Problem details -
Each line from the one that has "the effects of HOA fees or utility costs)." through the end of the entries below must be written out exactly; leave out all other lines.

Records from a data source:
***
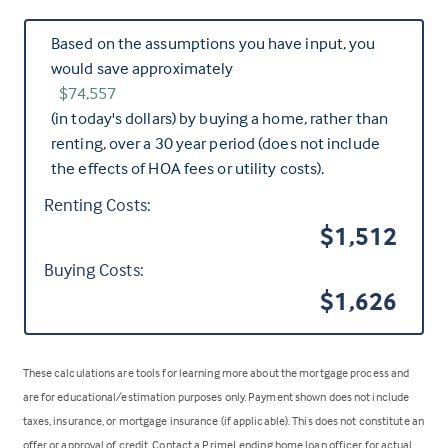
Based on the assumptions you have input, you
would save approximately
$74,557
(in today's dollars) by buying a home, rather than
renting, over a 30 year period (does not include
the effects of HOA fees or utility costs).
Renting Costs:
$1,512
Buying Costs:
$1,626
These calculations are tools for learning more about the mortgage process and
are for educational/estimation purposes only. Payment shown does not include
taxes, insurance, or mortgage insurance (if applicable). This does not constitute an
offer or approval of credit. Contact a PrimeLending home loan officer for actual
***
Task response -
the effects of HOA fees or utility costs).
Renting Costs:
$1,512
Buying Costs:
$1,626
These calculations are tools for learning more about the mortgage process and
are for educational/estimation purposes only. Payment shown does not include
taxes, insurance, or mortgage insurance (if applicable). This does not constitute an
offer or approval of credit. Contact a PrimeLending home loan officer for actual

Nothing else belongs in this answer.